I get the feeling that productivity is the newest buzzword. That might be because school has just started, so there's now a lot more focus and hype on time management and getting things done. Or, it could be that the final quarter of the year is coming up (October is next week, can you believe it?), so more people are focusing on meeting goals and quota before the third quarter and the year are up. Whatever the case, if you have a few things that you need to get done, here are a few tips and tricks that I personally use to get things done:

  1. Set a Daily Quota - Hopefully, you already make a daily to-do list. If you don't, consider that Tip #0. If you do already make a daily to-do list, then set a daily quota for the number of tasks you will do from the list. I used to set mine at 50 percent. So, whether I have 20, 40, or 60 tasks on the list, I set a quota of completing half of those tasks. That was a bit of an easy quota, so I upped it to two-thirds. I'm doing well with that new quota, but there have been a few days where I didn't quite make it. Once that number gets too easy, then I'll up it 75 percent. This works because this keeps me from getting overwhelmed by a lengthy to-do list.
  2. Select the Tasks That Meet the Quota - After you set the quota, then select the tasks that you will do in order to meet the quota. For example, if your list has 30 tasks, and you've set your quota at 50 percent, then you need to do 15 tasks to meet that quota. Once you know that you need to do 15 tasks, pick the 15 tasks from the list that you will do. I've just started doing this, but I've found that this saves me the time from deciding which of my many things to do next and prevents me from losing motivation because I've lost interest in doing any of the remaining tasks. Selecting tasks also organizes your priorities, so you may find that you're doing the important things first, and reducing your stress in the meantime.
  3. Develop a Routine - I like when things are orderly and predictable, so developing a routine in performing certain task has been helpful for me. When I wake up in the morning, I do my emails, marketing, and follow ups with my cup of coffee. I do this every morning. At 2 p.m., I do the work I need to do for Smallbiztechnology.com, since that's when the Google Alerts come it. It's a natural launchpad to getting some work done. I read what I need to over lunch, which I usually take at around 12 p.m. Since I've paired behaviors and tasks together, it's come to a point where something is wrong if I am not working on certain things at certain times.
  4. Eat Lunch - I don't understand how folks can go without eating lunch. Eventually, my hunger gets distracting, and I can't work unless I get something to eat. Please eat lunch.

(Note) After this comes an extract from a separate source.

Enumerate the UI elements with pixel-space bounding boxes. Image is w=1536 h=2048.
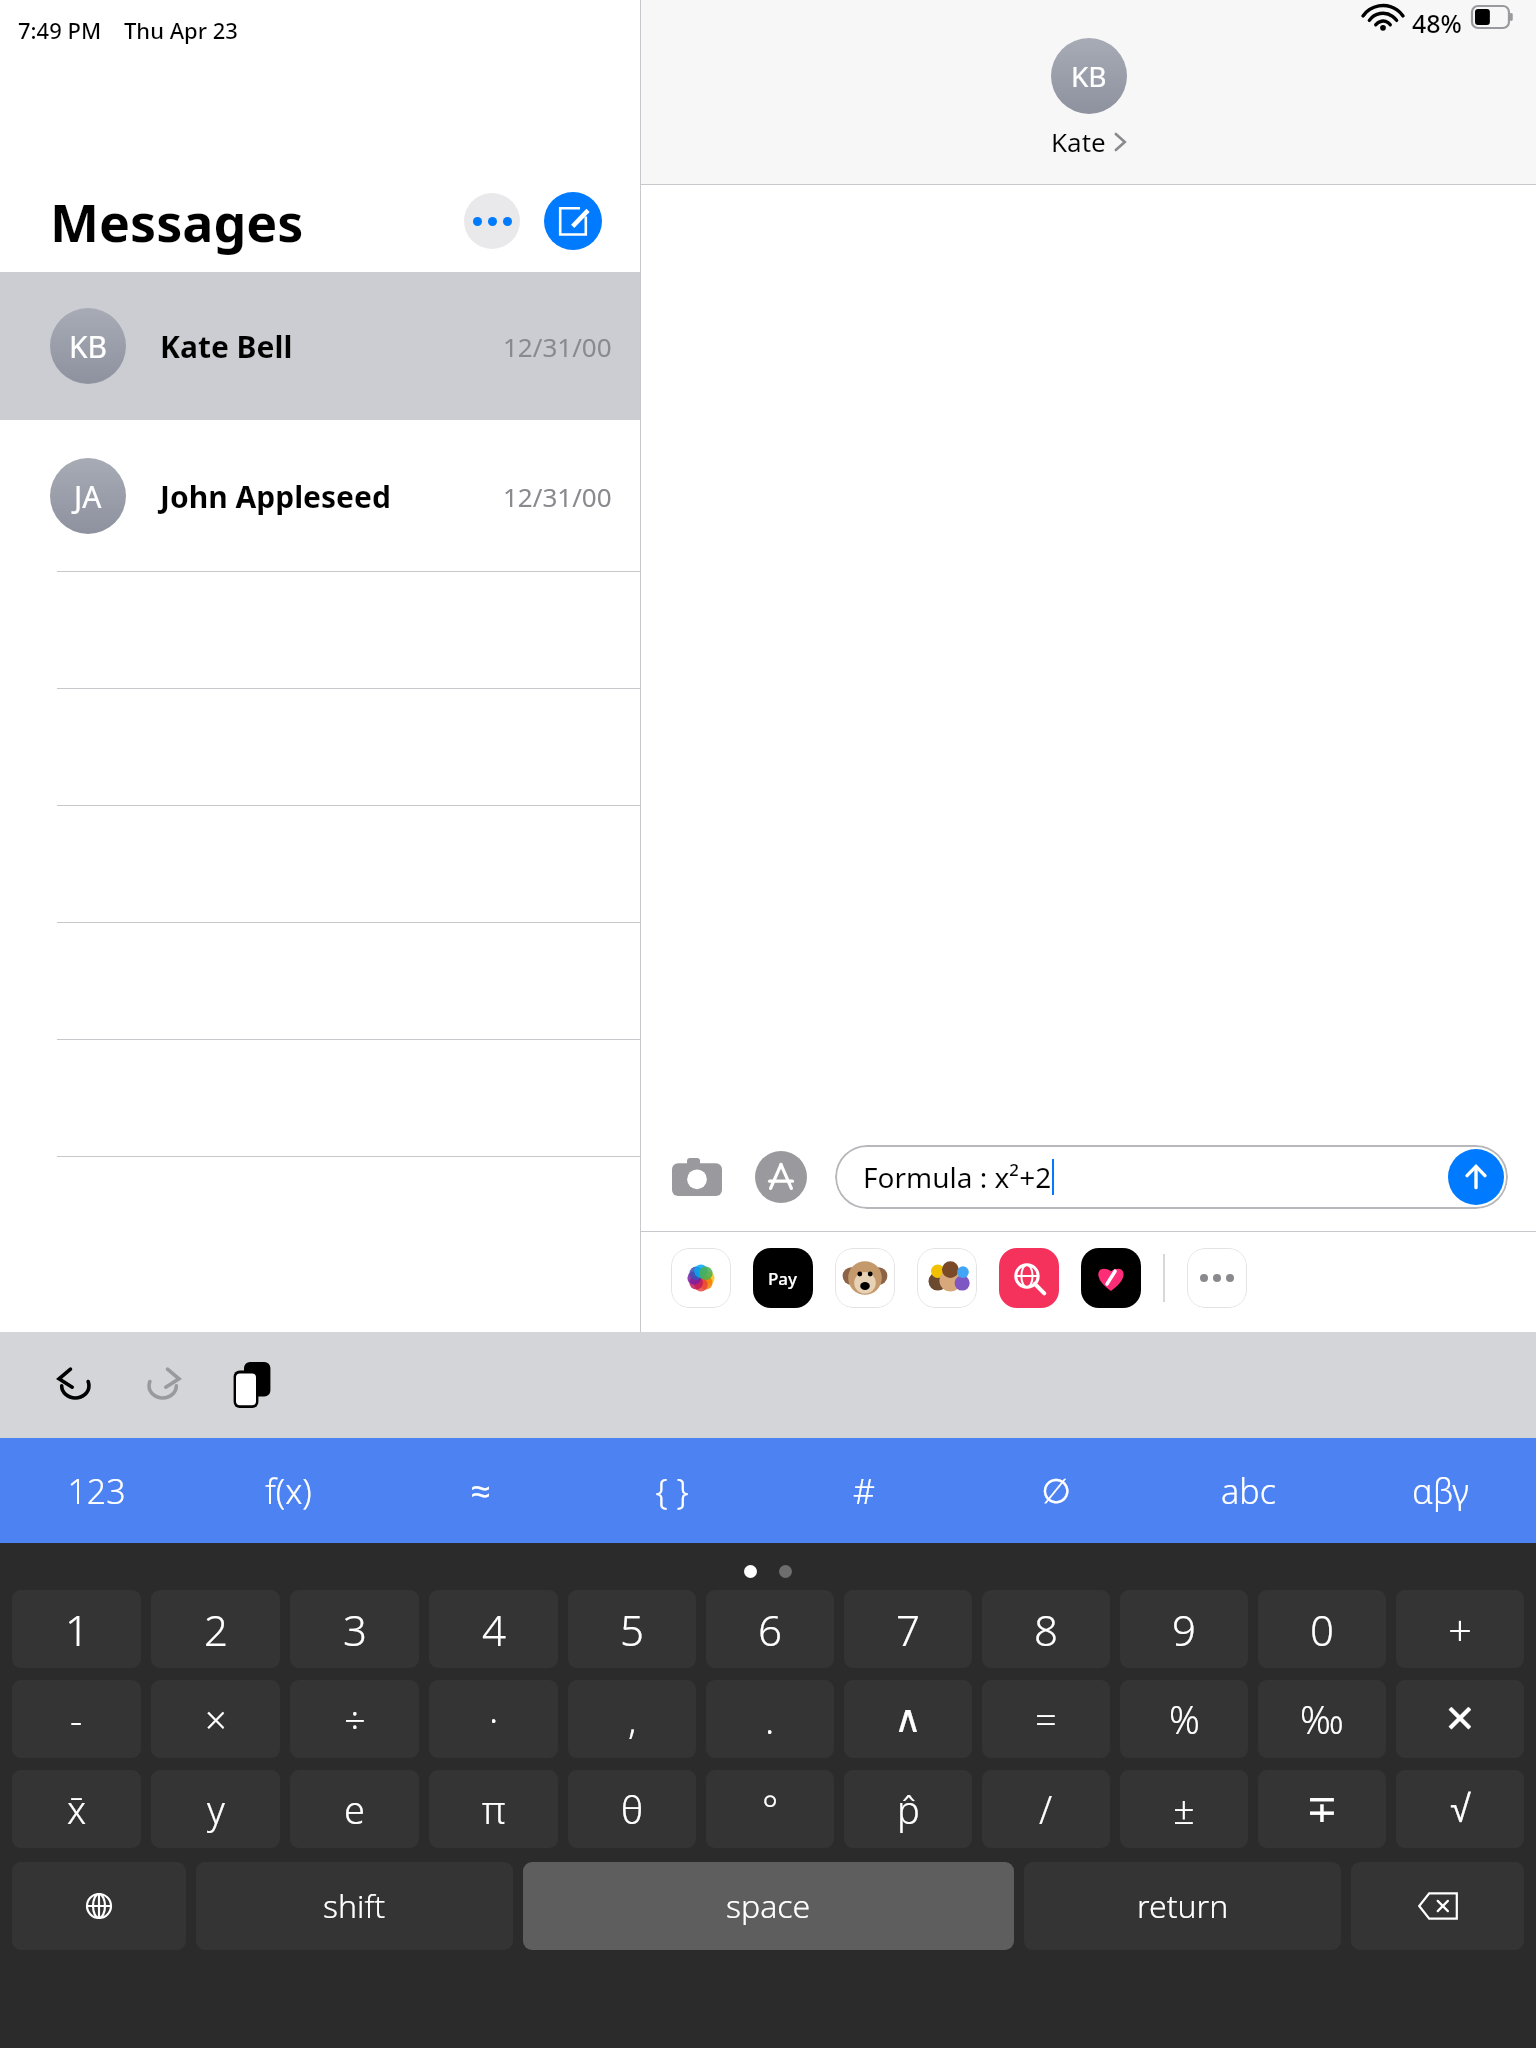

It not only gives you a break and a chance to work on easier tasks, but it's also good for your health. Good breaks and good health can make it easier to work when you need to. Plus, lunch breaks give you the chance to get out of the office. I usually take that time to run to the bank or pick up some groceries.

Overall, technology is helpful for productivity, but we certainly shouldn't forget about the things that we do offline and off the computer. Those things can be equally as helpful, or as destructive, to our productivity as we allow them to be.

Treating Every Minute Like the Last Minute

Just last week, I finally finished a project proposal, one that I've been putting off for almost two weeks. I put it off because I'd never completed a project proposal before, and didn't look forward to the idea of finding a template and rewriting words to fit my purposes. However, once I got it in, the potential client was immediately interested in what I had to offer his company. Just yesterday, we signed a contract and I am one-third of my way to this week's goal: three new clients. Now, imagine if I had gotten that project proposal done one week sooner, or even the day that I was asked to put together the proposal. I could have had this client sooner, meaning more work on my plate and eventually, more money in my pocket.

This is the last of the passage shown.